#### [What needs to be done]
Leave the pictures out and return every line below exactly.

#### [Saved entries]
>>

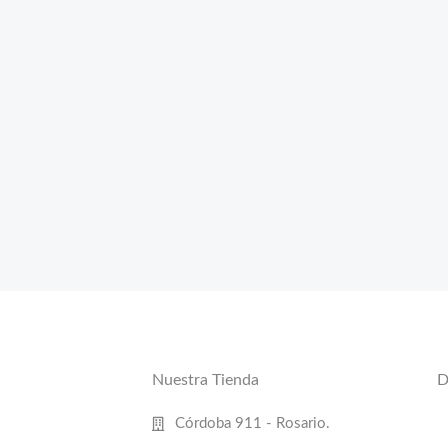
Nuestra Tienda
D
Córdoba 911 - Rosario.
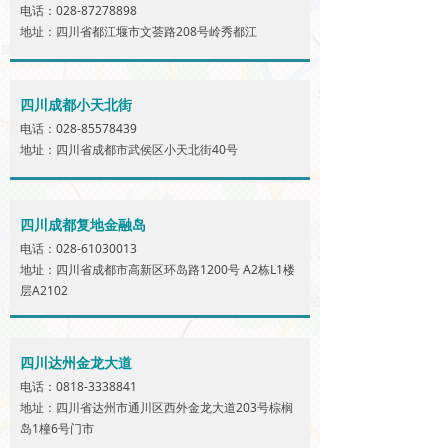
电话：028-87278898
地址：四川省都江堰市文荟路208号岭秀都江
四川成都小天北街
电话：028-85578439
地址：四川省成都市武侯区小天北街40号
四川成都复地金融岛
电话：028-61030013
地址：四川省成都市高新区环岛路1200号 A2栋L1楼
层A2102
四川达州金龙大道
电话：0818-3338841
地址：四川省达州市通川区西外金龙大道203号棕榈
岛1橦6号门市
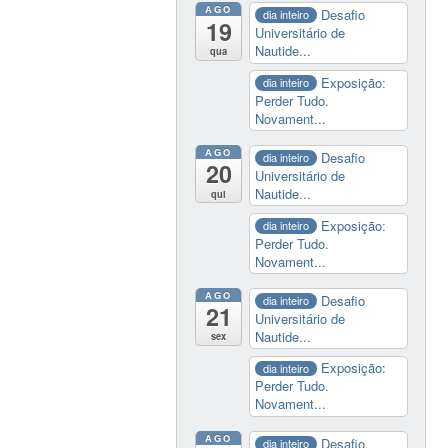
AGO
Desafio
dia inteiro
19
Universitário de
Nautide...
qua
Exposição:
dia inteiro
Perder Tudo.
Novament...
AGO
Desafio
dia inteiro
20
Universitário de
Nautide...
qui
Exposição:
dia inteiro
Perder Tudo.
Novament...
AGO
Desafio
dia inteiro
21
Universitário de
Nautide...
sex
Exposição:
dia inteiro
Perder Tudo.
Novament...
AGO
Desafio
dia inteiro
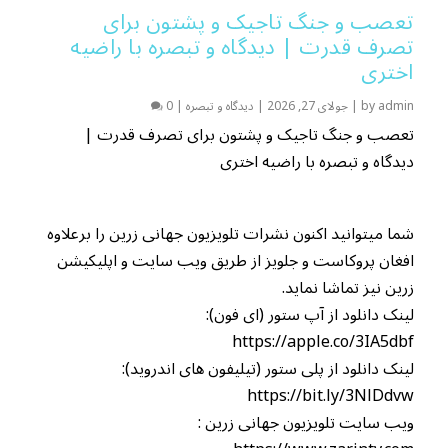
تعصب و جنگ تاجیک و پشتون برای
تصرف قدرت | دیدگاه و تبصره با راضیه
اختری
admin
by
|
جولای 27, 2026
|
دیدگاه و تبصره
|
0
تعصب و جنگ تاجیک و پشتون برای تصرف قدرت |
دیدگاه و تبصره با راضیه اختری
شما میتوانید اکنون نشرات تلویزیون جهانی زرین را برعلاوه
افغان پروکاست و جلویز از طریق ویب سایت و اپلیکیشن
زرین نیز تماشا نماید.
لینک دانلود از آپ ستور (ای فون):
https://apple.co/3IA5dbf
لینک دانلود از پلی ستور (تیلیفون های اندروید):
https://bit.ly/3NlDdvw
ویب سایت تلویزیون جهانی زرین :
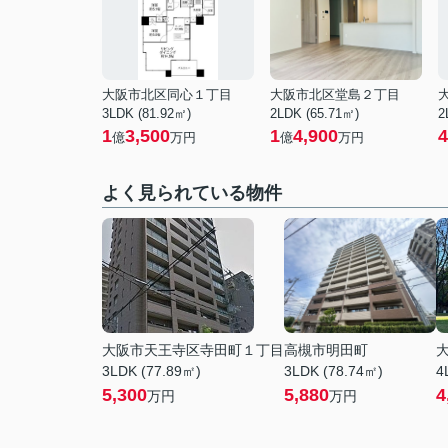
大阪市北区同心１丁目
大阪市北区堂島２丁目
3LDK (81.92㎡)
2LDK (65.71㎡)
2
1
3,500
1
4,900
4
億
万円
億
万円
よく見られている物件
大阪市天王寺区寺田町１丁目
高槻市明田町
3LDK (77.89㎡)
3LDK (78.74㎡)
4
5,300
5,880
4
万円
万円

<<

#### [Solution]
Nuestra Tienda
D
Córdoba 911 - Rosario.
电话：028-87278898
地址：四川省都江堰市文荟路208号岭秀都江
四川成都小天北街
电话：028-85578439
地址：四川省成都市武侯区小天北街40号
四川成都复地金融岛
电话：028-61030013
地址：四川省成都市高新区环岛路1200号 A2栋L1楼
层A2102
四川达州金龙大道
电话：0818-3338841
地址：四川省达州市通川区西外金龙大道203号棕榈
岛1橦6号门市
AGO
Desafio
dia inteiro
19
Universitário de
Nautide...
qua
Exposição:
dia inteiro
Perder Tudo.
Novament...
AGO
Desafio
dia inteiro
20
Universitário de
Nautide...
qui
Exposição:
dia inteiro
Perder Tudo.
Novament...
AGO
Desafio
dia inteiro
21
Universitário de
Nautide...
sex
Exposição:
dia inteiro
Perder Tudo.
Novament...
AGO
Desafio
dia inteiro
تعصب و جنگ تاجیک و پشتون برای
تصرف قدرت | دیدگاه و تبصره با راضیه
اختری
admin
by
|
جولای 27, 2026
|
دیدگاه و تبصره
|
0
تعصب و جنگ تاجیک و پشتون برای تصرف قدرت |
دیدگاه و تبصره با راضیه اختری
شما میتوانید اکنون نشرات تلویزیون جهانی زرین را برعلاوه
افغان پروکاست و جلویز از طریق ویب سایت و اپلیکیشن
زرین نیز تماشا نماید.
لینک دانلود از آپ ستور (ای فون):
https://apple.co/3IA5dbf
لینک دانلود از پلی ستور (تیلیفون های اندروید):
https://bit.ly/3NlDdvw
ویب سایت تلویزیون جهانی زرین :
大阪市北区同心１丁目
大阪市北区堂島２丁目
3LDK (81.92㎡)
2LDK (65.71㎡)
2
1
3,500
1
4,900
4
億
万円
億
万円
よく見られている物件
大阪市天王寺区寺田町１丁目
高槻市明田町
3LDK (77.89㎡)
3LDK (78.74㎡)
4
5,300
5,880
4
万円
万円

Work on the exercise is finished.